THE TASK - Only lines with the word "chart" are needed; collect each of them from the listing below.
··· RECORD EXTRACTS ···
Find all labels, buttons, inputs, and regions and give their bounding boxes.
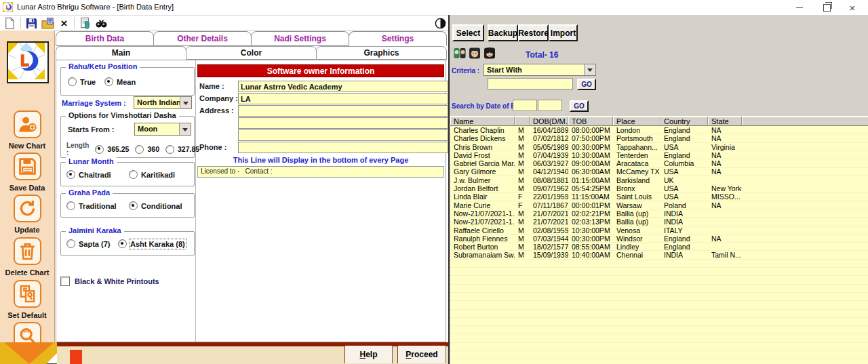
cell-sex: M xyxy=(515,143,530,151)
subtab-color[interactable]: Color xyxy=(186,46,317,60)
radio-label: Traditional xyxy=(79,202,117,210)
new-document-icon[interactable] xyxy=(3,17,16,30)
selected-value: Start With xyxy=(484,64,584,75)
subtab-main[interactable]: Main xyxy=(56,46,186,60)
column-header[interactable]: Place xyxy=(613,117,660,125)
restore-button[interactable]: Restore xyxy=(518,24,549,41)
couple-icon[interactable] xyxy=(454,47,466,59)
radio-icon xyxy=(118,239,127,248)
radio-true[interactable]: True xyxy=(68,77,96,86)
table-row[interactable]: Robert Burton M 18/02/1577 08:55:00AM Li… xyxy=(450,243,868,251)
female-icon[interactable] xyxy=(484,47,496,59)
column-header[interactable] xyxy=(742,117,868,125)
table-row[interactable]: Raffaele Ciriello M 02/08/1959 10:30:00P… xyxy=(450,226,868,235)
company-field[interactable] xyxy=(238,93,448,104)
marriage-system-select[interactable]: North Indian xyxy=(134,96,192,109)
table-row[interactable]: Chris Brown M 05/05/1989 00:30:00PM Tapp… xyxy=(450,143,868,151)
phone-field[interactable] xyxy=(238,142,448,153)
table-row[interactable]: Subramanaiam Sw... M 15/09/1939 10:40:00… xyxy=(450,251,868,259)
column-header[interactable]: Name xyxy=(450,117,515,125)
cell-tob: 05:54:25PM xyxy=(568,184,613,193)
tab-other-details[interactable]: Other Details xyxy=(153,31,252,46)
table-row[interactable]: David Frost M 07/04/1939 10:30:00AM Tent… xyxy=(450,151,868,159)
cell-place: Tappahann... xyxy=(613,143,660,151)
cell-place: Chennai xyxy=(613,251,660,259)
radio-karitikadi[interactable]: Karitikadi xyxy=(129,170,175,179)
window-title: Lunar Astro Bhrigu Software - [Birth Dat… xyxy=(17,3,174,11)
criteria-select[interactable]: Start With xyxy=(484,64,596,76)
table-row[interactable]: Charles Dickens M 07/02/1812 07:50:00PM … xyxy=(450,134,868,142)
dob-go-button[interactable]: GO xyxy=(570,100,589,112)
subtab-label: Graphics xyxy=(363,48,399,58)
radio-mean[interactable]: Mean xyxy=(104,77,136,86)
radio-327[interactable]: 327.85 xyxy=(165,145,199,154)
select-button[interactable]: Select xyxy=(452,24,484,41)
tab-birth-data[interactable]: Birth Data xyxy=(56,31,154,46)
table-row[interactable]: J.w. Bulmer M 08/08/1881 01:15:00AM Bark… xyxy=(450,176,868,184)
delete-icon[interactable]: × xyxy=(58,17,71,30)
column-header[interactable]: Country xyxy=(660,117,708,125)
dob-day-input[interactable] xyxy=(513,100,537,111)
table-row[interactable]: Linda Blair F 22/01/1959 11:15:00AM Sain… xyxy=(450,193,868,201)
tab-nadi-settings[interactable]: Nadi Settings xyxy=(251,31,349,46)
starts-from-select[interactable]: Moon xyxy=(134,123,191,136)
column-header[interactable]: State xyxy=(708,117,742,125)
contrast-toggle-icon[interactable] xyxy=(434,17,447,30)
radio-sapta[interactable]: Sapta (7) xyxy=(66,239,110,248)
male-icon[interactable] xyxy=(469,47,481,59)
search-go-button[interactable]: GO xyxy=(577,79,596,90)
search-text-input[interactable] xyxy=(488,78,573,89)
table-row[interactable]: Gary Gilmore M 04/12/1940 06:30:00AM McC… xyxy=(450,167,868,176)
criteria-label: Criteria : xyxy=(452,67,479,75)
cell-country: ITALY xyxy=(660,226,708,235)
find-icon[interactable] xyxy=(95,17,108,30)
radio-asht-karaka[interactable]: Asht Karaka (8) xyxy=(118,239,185,248)
update-button[interactable]: Update xyxy=(0,195,54,234)
new-chart-button[interactable]: New Chart xyxy=(0,110,54,150)
sidebar-item-label: Set Default xyxy=(0,311,54,319)
backup-button[interactable]: Backup xyxy=(488,24,518,41)
set-default-button[interactable]: Set Default xyxy=(0,280,54,319)
tab-settings[interactable]: Settings xyxy=(349,31,447,46)
name-field[interactable] xyxy=(238,81,448,92)
save-data-button[interactable]: Save Data xyxy=(0,153,54,192)
radio-conditional[interactable]: Conditional xyxy=(129,201,182,210)
cell-sex: M xyxy=(515,151,530,159)
table-row[interactable]: Gabriel Garcia Mar... M 06/03/1927 09:00… xyxy=(450,159,868,167)
subtab-graphics[interactable]: Graphics xyxy=(316,46,447,60)
proceed-button[interactable]: Proceed xyxy=(397,345,446,363)
cell-state xyxy=(708,243,742,251)
minimize-button[interactable] xyxy=(788,0,811,15)
column-header[interactable]: DOB(D/M... xyxy=(530,117,568,125)
table-row[interactable]: Marie Curie F 07/11/1867 00:00:01PM Wars… xyxy=(450,201,868,209)
owner-header-label: Software owner Information xyxy=(267,66,375,76)
address-field-3[interactable] xyxy=(238,129,448,141)
table-row[interactable]: Now-21/07/2021-1... M 21/07/2021 02:02:2… xyxy=(450,209,868,218)
report-icon[interactable] xyxy=(79,17,92,30)
bw-printouts-checkbox[interactable]: Black & White Printouts xyxy=(60,277,159,286)
address-field-2[interactable] xyxy=(238,117,448,129)
dob-month-input[interactable] xyxy=(538,100,562,111)
column-header[interactable]: TOB xyxy=(568,117,613,125)
table-row[interactable]: Jordan Belfort M 09/07/1962 05:54:25PM B… xyxy=(450,184,868,193)
close-button[interactable]: × xyxy=(841,0,864,15)
help-button[interactable]: Help xyxy=(344,345,393,363)
table-row[interactable]: Ranulph Fiennes M 07/03/1944 00:30:00PM … xyxy=(450,235,868,243)
checkbox-label: Black & White Printouts xyxy=(75,277,159,285)
table-row[interactable]: Charles Chaplin M 16/04/1889 08:00:00PM … xyxy=(450,126,868,134)
address-field-1[interactable] xyxy=(238,105,448,117)
save-as-icon[interactable] xyxy=(41,17,54,30)
radio-traditional[interactable]: Traditional xyxy=(66,201,117,210)
table-row[interactable]: Now-21/07/2021-1... M 21/07/2021 02:03:1… xyxy=(450,218,868,226)
maximize-button[interactable] xyxy=(815,0,838,15)
column-header[interactable] xyxy=(515,117,530,125)
radio-365[interactable]: 365.25 xyxy=(95,145,129,154)
radio-chaitradi[interactable]: Chaitradi xyxy=(66,170,111,179)
delete-chart-button[interactable]: Delete Chart xyxy=(0,237,54,277)
save-icon[interactable] xyxy=(25,17,38,30)
tab-label: Other Details xyxy=(177,34,228,43)
import-button[interactable]: Import xyxy=(549,24,578,41)
radio-360[interactable]: 360 xyxy=(135,145,159,154)
radio-label: 360 xyxy=(147,145,159,153)
cell-state xyxy=(708,176,742,184)
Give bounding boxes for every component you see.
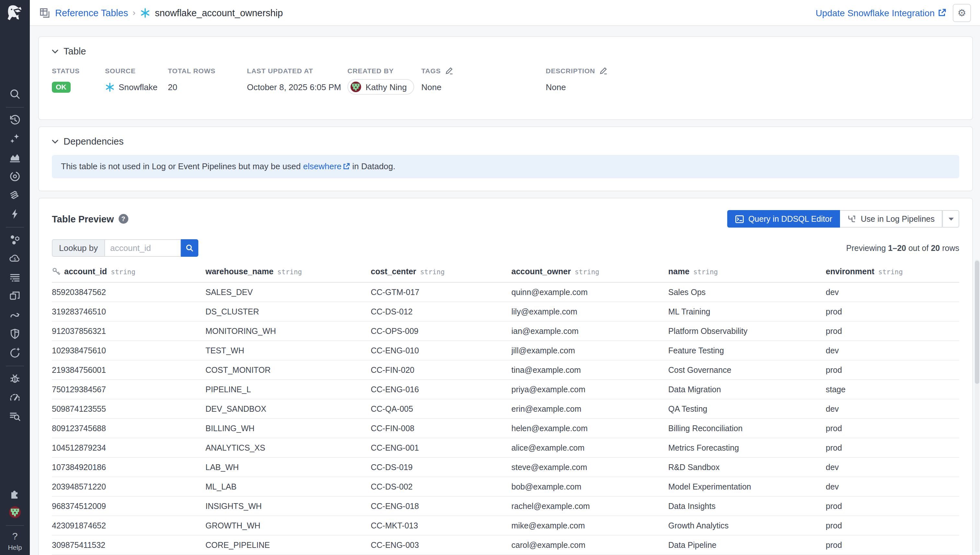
content: Table STATUS OK SOURCE Snowflake: [30, 26, 980, 555]
table-row[interactable]: 912037856321MONITORING_WHCC-OPS-009ian@e…: [52, 321, 959, 341]
table-row[interactable]: 203948571220ML_LABCC-DS-002bob@example.c…: [52, 477, 959, 496]
cell: CC-DS-012: [371, 302, 511, 321]
description-value: None: [546, 80, 959, 94]
edit-tags-pencil-icon[interactable]: [445, 67, 453, 75]
infrastructure-layers-icon[interactable]: [8, 189, 21, 202]
description-label: DESCRIPTION: [546, 67, 595, 75]
cloud-cost-icon[interactable]: $: [8, 252, 21, 265]
actions-bolt-icon[interactable]: [8, 207, 21, 220]
update-snowflake-integration-link[interactable]: Update Snowflake Integration: [816, 8, 946, 18]
table-row[interactable]: 750129384567PIPELINE_LCC-ENG-016priya@ex…: [52, 380, 959, 399]
table-row[interactable]: 219384756001COST_MONITORCC-FIN-020tina@e…: [52, 360, 959, 380]
cell: 968374512009: [52, 496, 205, 516]
search-icon[interactable]: [8, 88, 21, 101]
cell: Data Pipeline: [668, 535, 826, 555]
cell: CC-ENG-018: [371, 496, 511, 516]
table-row[interactable]: 423091874652GROWTH_WHCC-MKT-013mike@exam…: [52, 516, 959, 535]
cell: MONITORING_WH: [205, 321, 371, 341]
cell: Metrics Forecasting: [668, 438, 826, 457]
elsewhere-link[interactable]: elsewhere: [303, 162, 350, 171]
cell: Data Insights: [668, 496, 826, 516]
integrations-puzzle-icon[interactable]: [8, 487, 21, 500]
breadcrumb: Reference Tables › snowflake_account_own…: [39, 7, 283, 18]
preview-actions: Query in DDSQL Editor Use in Log Pipelin…: [727, 210, 959, 228]
column-header-account_id[interactable]: account_idstring: [52, 265, 205, 282]
security-shield-icon[interactable]: [8, 327, 21, 340]
table-card: Table STATUS OK SOURCE Snowflake: [38, 36, 973, 120]
help-button[interactable]: ? Help: [8, 531, 22, 551]
user-avatar[interactable]: [8, 506, 21, 519]
cell: 750129384567: [52, 380, 205, 399]
cell: INSIGHTS_WH: [205, 496, 371, 516]
cell: DEV_SANDBOX: [205, 399, 371, 419]
bits-ai-sparkles-icon[interactable]: [8, 132, 21, 145]
performance-gauge-icon[interactable]: [8, 391, 21, 404]
status-badge: OK: [52, 81, 70, 92]
table-row[interactable]: 509874123555DEV_SANDBOXCC-QA-005erin@exa…: [52, 399, 959, 419]
recent-history-icon[interactable]: [8, 114, 21, 127]
traces-path-icon[interactable]: [8, 309, 21, 322]
cell: jill@example.com: [511, 341, 668, 360]
dependencies-banner: This table is not used in Log or Event P…: [52, 155, 959, 178]
cell: CC-MKT-013: [371, 516, 511, 535]
use-in-log-pipelines-button[interactable]: Use in Log Pipelines: [840, 210, 942, 228]
scrollbar[interactable]: [975, 259, 979, 552]
log-explorer-search-icon[interactable]: [8, 410, 21, 423]
software-catalog-icon[interactable]: [8, 290, 21, 303]
cell: lily@example.com: [511, 302, 668, 321]
cell: alice@example.com: [511, 438, 668, 457]
cell: CC-QA-005: [371, 399, 511, 419]
table-row[interactable]: 107384920186LAB_WHCC-DS-019steve@example…: [52, 457, 959, 477]
table-row[interactable]: 309875411532CORE_PIPELINECC-ENG-003carol…: [52, 535, 959, 555]
cell: Platform Observability: [668, 321, 826, 341]
metrics-chart-icon[interactable]: [8, 151, 21, 164]
preview-table: account_idstringwarehouse_namestringcost…: [52, 265, 959, 555]
pipelines-dropdown-caret[interactable]: [942, 210, 959, 228]
lookup-search-button[interactable]: [181, 239, 199, 257]
cell: 912037856321: [52, 321, 205, 341]
cell: mike@example.com: [511, 516, 668, 535]
ddsql-editor-icon: [735, 214, 744, 223]
external-link-icon: [938, 8, 946, 17]
cell: prod: [826, 419, 959, 438]
table-meta: STATUS OK SOURCE Snowflake TOTAL ROWS 20: [52, 67, 959, 94]
avatar: [350, 81, 362, 93]
column-header-cost_center[interactable]: cost_centerstring: [371, 265, 511, 282]
cell: R&D Sandbox: [668, 457, 826, 477]
column-header-name[interactable]: namestring: [668, 265, 826, 282]
created-by-pill[interactable]: Kathy Ning: [347, 79, 414, 95]
dependencies-section-header[interactable]: Dependencies: [52, 136, 959, 146]
cell: priya@example.com: [511, 380, 668, 399]
table-row[interactable]: 104512879234ANALYTICS_XSCC-ENG-001alice@…: [52, 438, 959, 457]
logs-icon[interactable]: [8, 271, 21, 284]
query-in-ddsql-editor-button[interactable]: Query in DDSQL Editor: [727, 210, 840, 228]
cell: 509874123555: [52, 399, 205, 419]
service-hexagons-icon[interactable]: [8, 233, 21, 246]
table-row[interactable]: 859203847562SALES_DEVCC-GTM-017quinn@exa…: [52, 282, 959, 302]
lookup-by-label: Lookup by: [52, 239, 104, 257]
error-tracking-bug-icon[interactable]: [8, 372, 21, 385]
help-question-icon[interactable]: ?: [118, 214, 128, 224]
cell: 107384920186: [52, 457, 205, 477]
cell: CC-ENG-016: [371, 380, 511, 399]
watchdog-icon[interactable]: [8, 346, 21, 359]
table-section-header[interactable]: Table: [52, 46, 959, 56]
cell: dev: [826, 282, 959, 302]
apm-target-icon[interactable]: [8, 170, 21, 183]
lookup-input[interactable]: [104, 239, 181, 257]
scrollbar-thumb[interactable]: [975, 261, 979, 384]
column-header-warehouse_name[interactable]: warehouse_namestring: [205, 265, 371, 282]
datadog-logo[interactable]: [5, 3, 25, 24]
column-header-environment[interactable]: environmentstring: [826, 265, 959, 282]
column-header-account_owner[interactable]: account_ownerstring: [511, 265, 668, 282]
breadcrumb-link-reference-tables[interactable]: Reference Tables: [55, 8, 128, 18]
cell: 203948571220: [52, 477, 205, 496]
table-row[interactable]: 319283746510DS_CLUSTERCC-DS-012lily@exam…: [52, 302, 959, 321]
table-row[interactable]: 102938475610TEST_WHCC-ENG-010jill@exampl…: [52, 341, 959, 360]
cell: ANALYTICS_XS: [205, 438, 371, 457]
table-row[interactable]: 809123745688BILLING_WHCC-FIN-008helen@ex…: [52, 419, 959, 438]
table-row[interactable]: 968374512009INSIGHTS_WHCC-ENG-018rachel@…: [52, 496, 959, 516]
edit-description-pencil-icon[interactable]: [599, 67, 607, 75]
settings-gear-button[interactable]: ⚙: [953, 3, 971, 22]
snowflake-icon: [140, 8, 151, 18]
···
SOLUTION FOR THIS EXERCISE -
new-chart-button[interactable]: New Chart xyxy=(0,110,54,150)
delete-chart-button[interactable]: Delete Chart xyxy=(0,237,54,277)
metrics-chart-icon[interactable]: [8, 151, 21, 164]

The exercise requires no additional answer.